## Required work
Would you transcribe the listing exactly as it stands, minus any images?
[Opening Supplied material section]
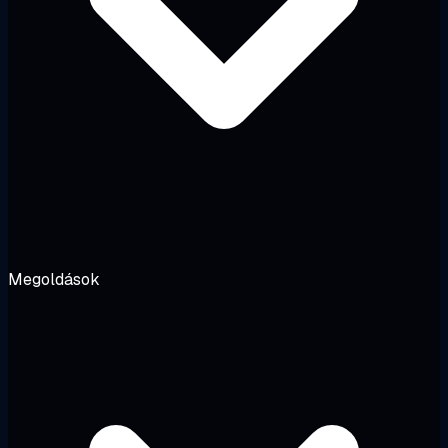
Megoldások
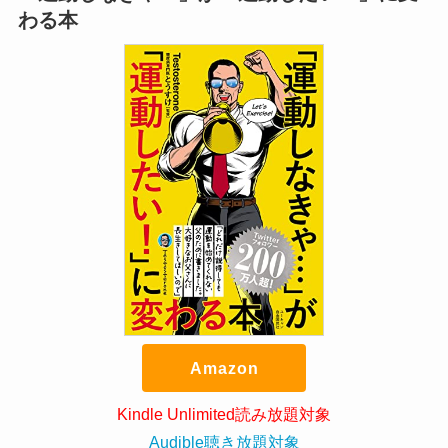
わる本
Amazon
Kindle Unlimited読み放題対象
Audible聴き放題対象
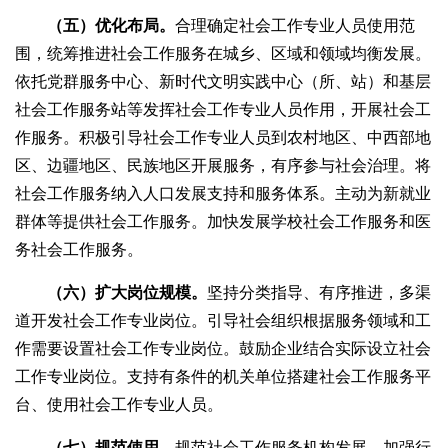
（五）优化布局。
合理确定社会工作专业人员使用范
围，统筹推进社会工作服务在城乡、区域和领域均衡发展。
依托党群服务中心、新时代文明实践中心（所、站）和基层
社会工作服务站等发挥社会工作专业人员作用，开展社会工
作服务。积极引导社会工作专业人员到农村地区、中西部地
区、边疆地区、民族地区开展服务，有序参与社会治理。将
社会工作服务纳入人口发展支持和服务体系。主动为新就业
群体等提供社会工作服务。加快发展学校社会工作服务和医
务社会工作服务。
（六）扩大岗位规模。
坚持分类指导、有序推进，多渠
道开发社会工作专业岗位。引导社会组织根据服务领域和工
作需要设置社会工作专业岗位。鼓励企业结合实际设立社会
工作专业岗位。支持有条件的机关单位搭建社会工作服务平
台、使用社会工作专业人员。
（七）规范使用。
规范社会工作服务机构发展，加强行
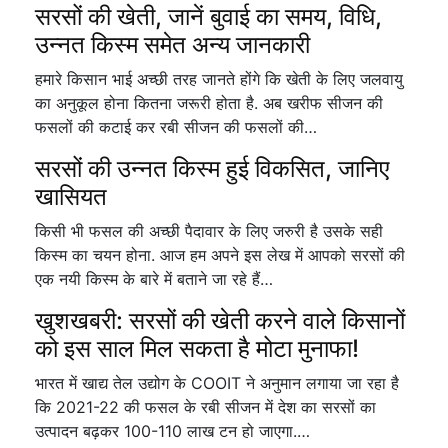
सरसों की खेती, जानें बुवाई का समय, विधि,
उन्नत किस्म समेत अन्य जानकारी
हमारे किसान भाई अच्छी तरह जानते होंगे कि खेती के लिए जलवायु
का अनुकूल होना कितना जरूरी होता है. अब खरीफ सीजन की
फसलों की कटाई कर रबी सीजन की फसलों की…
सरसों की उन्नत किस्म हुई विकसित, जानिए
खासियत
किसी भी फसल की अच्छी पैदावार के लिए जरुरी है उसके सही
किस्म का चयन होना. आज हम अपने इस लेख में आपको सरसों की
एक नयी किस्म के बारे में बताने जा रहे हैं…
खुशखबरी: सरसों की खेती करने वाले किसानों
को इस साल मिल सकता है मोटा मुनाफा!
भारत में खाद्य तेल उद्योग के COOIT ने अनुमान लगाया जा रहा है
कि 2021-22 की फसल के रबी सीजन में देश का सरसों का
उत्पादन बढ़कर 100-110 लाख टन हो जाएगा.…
[Closing Supplied material section]
## Response
Megoldások
わる本
Amazon
Kindle Unlimited読み放題対象
Audible聴き放題対象
（五）优化布局。
合理确定社会工作专业人员使用范
围，统筹推进社会工作服务在城乡、区域和领域均衡发展。
依托党群服务中心、新时代文明实践中心（所、站）和基层
社会工作服务站等发挥社会工作专业人员作用，开展社会工
作服务。积极引导社会工作专业人员到农村地区、中西部地
区、边疆地区、民族地区开展服务，有序参与社会治理。将
社会工作服务纳入人口发展支持和服务体系。主动为新就业
群体等提供社会工作服务。加快发展学校社会工作服务和医
务社会工作服务。
（六）扩大岗位规模。
坚持分类指导、有序推进，多渠
道开发社会工作专业岗位。引导社会组织根据服务领域和工
作需要设置社会工作专业岗位。鼓励企业结合实际设立社会
工作专业岗位。支持有条件的机关单位搭建社会工作服务平
台、使用社会工作专业人员。
（七）规范使用。
规范社会工作服务机构发展，加强行
सरसों की खेती, जानें बुवाई का समय, विधि,
उन्नत किस्म समेत अन्य जानकारी
हमारे किसान भाई अच्छी तरह जानते होंगे कि खेती के लिए जलवायु
का अनुकूल होना कितना जरूरी होता है. अब खरीफ सीजन की
फसलों की कटाई कर रबी सीजन की फसलों की…
सरसों की उन्नत किस्म हुई विकसित, जानिए
खासियत
किसी भी फसल की अच्छी पैदावार के लिए जरुरी है उसके सही
किस्म का चयन होना. आज हम अपने इस लेख में आपको सरसों की
एक नयी किस्म के बारे में बताने जा रहे हैं…
खुशखबरी: सरसों की खेती करने वाले किसानों
को इस साल मिल सकता है मोटा मुनाफा!
भारत में खाद्य तेल उद्योग के COOIT ने अनुमान लगाया जा रहा है
कि 2021-22 की फसल के रबी सीजन में देश का सरसों का
उत्पादन बढ़कर 100-110 लाख टन हो जाएगा.…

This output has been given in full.